Transnet rakes in over R32bn in earnings for H1

Siyabonga Gama

Despite the impact of a sharp downturn in global and domestic economic activity, Transnet grew revenue by 6.4% to R32.2 billion during the six months ended 30 September.

This was driven by growth in export iron ore and Containers and Automotive Business volumes (CAB), said acting group chief executive, Siyabonga Gama, during the parastatal’s interim results announcement for the first half of the 2015/2016 financial year earlier today (Thursday).

Export iron ore volumes increased 7.5% to 30 million tonnes (mt) from 27.9 mt, while the container and automotive business increased volumes by 4.2% to 7.5mt.  Gama pointed out that the rise in revenue was also driven by higher volumes at ports, particularly in the bulk and break-bulk sectors, which increased by 11.8% to 50.3mt.

Automotive volumes increased by 23% to 389 203 units, while container volumes at Transnet Port Terminals rose 2.3% to 2 341 711 twenty foot equivalent units (TEUs).

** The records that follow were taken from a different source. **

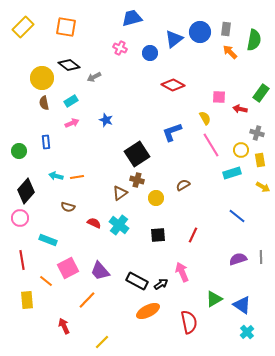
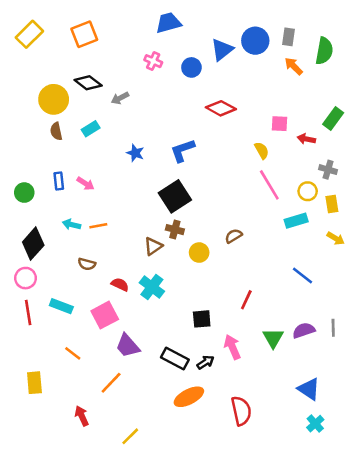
orange square: (66, 27) -> (84, 34), turned -30
pink arrow: (72, 123) -> (86, 184), moved, turned 56
blue L-shape: (172, 132) -> (183, 150), moved
black square: (158, 235) -> (202, 319), moved
red line: (22, 260) -> (28, 313), moved
pink square: (68, 268) -> (105, 315), moved
orange line: (46, 281) -> (73, 353), moved
green triangle: (214, 299) -> (273, 338), moved, turned -30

Transnet Pipelines increased petroleum volumes by 6% to 8 940 billion litres due to higher crude oil transported as refineries boosted inland production to ensure security of supply.

According to Gama, operational performance at ports also increased with average moves per ship working hour (SWH) – an internationally recognised measure of terminal productivity – recorded “significant gains” as management focused on turning vessels around quicker.

“The Ngqura Container Terminal led in the productivity stakes with a jump from an average 42 moves to 62, Durban’s Pier 1 increased from 47 to 50 moves, while Pier 2 improved from 59 to 62,” said Gama.

Railway lines slump

Gama noted that Transnet Freight Rail (TFR) bore the full impact of muted global economic activity on several of its lines, including export coal, which declined by 3% to 3.4mt as mines reduced demand for trains.

“The biggest decline was in steel and cement, also on the back of lower commodity prices Manganese, minerals and chrome volumes were flat,” he said, adding that to mitigate the impact of declining volumes on revenue, TFR prioritised high-yield commodities.